And He said to the disciples, “The days are coming when you will desire to see one of the days of the Son of Man, and you will not see it. And they will say to you, ‘Look, there!’ or ‘Look, here!’ Do not go out or follow them. For as the lightning flashes and lights up the sky from one side to the other, so will the Son of Man be in his day. But first he must suffer many things and be rejected by this generation. Just as it was in the days of Noah, so will it be in the days of the Son of Man. They were eating and drinking and marrying and being given in marriage, until the day when Noah entered the ark, and the flood came and destroyed them all. Likewise, just as it was in the days of Lot—they were eating and drinking, buying and selling, planting and building, but on the day when Lot went out from Sodom, fire and sulphur rained from heaven and destroyed them all—so will it be on the day when the Son of Man is revealed. On that day, let the one who is on the housetop, with his goods in the house, not come down to take them away, and likewise let the one who is in the field not turn back. Remember Lot’s wife. Whoever seeks to preserve his life will lose it, but whoever loses his life will keep it. I tell you, in that night there will be two in one bed. One will be taken and the other left. There will be two women grinding together.

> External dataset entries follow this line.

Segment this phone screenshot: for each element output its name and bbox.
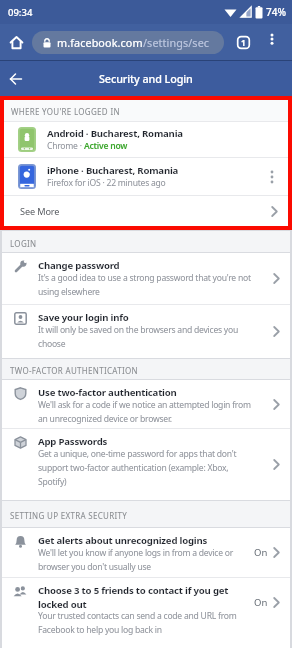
button[interactable] <box>8 71 24 87</box>
button[interactable]: Use two-factor authentication <box>2 380 290 428</box>
staticText: It's a good idea to use a strong passwor… <box>38 272 251 297</box>
staticText: Firefox for iOS · 22 minutes ago <box>47 177 166 189</box>
staticText: Get a unique, one-time password for apps… <box>38 448 237 487</box>
staticText: WHERE YOU'RE LOGGED IN <box>11 106 120 117</box>
staticText: We'll ask for a code if we notice an att… <box>38 399 251 424</box>
button[interactable]: See More <box>4 196 288 226</box>
staticText: Security and Login <box>99 71 193 86</box>
staticText: Get alerts about unrecognized logins <box>38 534 208 547</box>
staticText: /settings/sec <box>143 35 210 50</box>
staticText: SETTING UP EXTRA SECURITY <box>10 510 128 521</box>
staticText: Choose 3 to 5 friends to contact if you … <box>38 584 229 610</box>
button[interactable]: m.facebook.com <box>32 31 224 54</box>
staticText: iPhone · Bucharest, Romania <box>47 164 179 177</box>
staticText: Change password <box>38 259 120 272</box>
button[interactable]: Save your login info <box>2 305 290 358</box>
button[interactable]: Change password <box>2 253 290 304</box>
staticText: TWO-FACTOR AUTHENTICATION <box>10 365 138 376</box>
button[interactable] <box>265 32 279 52</box>
staticText: On <box>254 596 268 609</box>
staticText: 1 <box>241 37 246 48</box>
staticText: Chrome · <box>47 140 84 152</box>
staticText: LOGIN <box>10 238 37 249</box>
staticText: 09:34 <box>8 6 33 19</box>
staticText: Your trusted contacts can send a code an… <box>38 610 237 635</box>
staticText: On <box>254 546 268 559</box>
staticText: m.facebook.com <box>57 35 143 50</box>
staticText: Save your login info <box>38 311 129 324</box>
button[interactable]: iPhone · Bucharest, Romania <box>4 158 288 195</box>
staticText: Android · Bucharest, Romania <box>47 127 183 140</box>
staticText: 74% <box>266 5 286 19</box>
button[interactable] <box>9 35 24 50</box>
button[interactable]: App Passwords <box>2 429 290 500</box>
staticText: Use two-factor authentication <box>38 386 177 399</box>
staticText: We'll let you know if anyone logs in fro… <box>38 547 234 572</box>
staticText: App Passwords <box>38 435 108 448</box>
staticText: See More <box>20 205 60 218</box>
button[interactable]: Android · Bucharest, Romania <box>4 122 288 157</box>
button[interactable]: Choose 3 to 5 friends to contact if you … <box>2 578 290 648</box>
button[interactable]: Get alerts about unrecognized logins <box>2 528 290 577</box>
staticText: It will only be saved on the browsers an… <box>38 324 238 349</box>
staticText: Active now <box>84 140 128 152</box>
button[interactable]: 1 <box>237 36 250 49</box>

One will be taken and the other left.” And they said to him, “Where, Lord?” He said to them, “Where the corpse is, there the vultures will gather.”

Jesus Christ is coming again. When He ascended into the heavens on a cloud, angels appeared to the disciples with this message, “Why do you stand here looking up into the sky? This same Jesus who has been taken up from you into heaven will come back in the same way you saw him go into heaven” [ACTS 1:11]. This promise is but an iteration of the promise of the Lord recorded in JOHN 14:3. “I will come again and will take you to myself, that where I am you may be also.”

The divine promise has comforted believers throughout the millennia. However, the anticipation of His return seems to grow less vibrant, less important as we move forward in this Dispensation of Grace. Perhaps that is the reason the Master mused, “when the Son of Man comes, will He find faith on the earth” [LUKE 18:8]. Christians are commanded to live in anticipation of the Lord’s return. Throughout the Gospels, we are told that He is coming again to receive us to Himself. Even in the act of observing the Lord’s Table, Jesus Himself taught us who are the professed people to live in anticipation of His return to receive us to Himself. Until He returns, He commands us to be busy at the task of winning the lost to faith and building one another in this most holy Faith.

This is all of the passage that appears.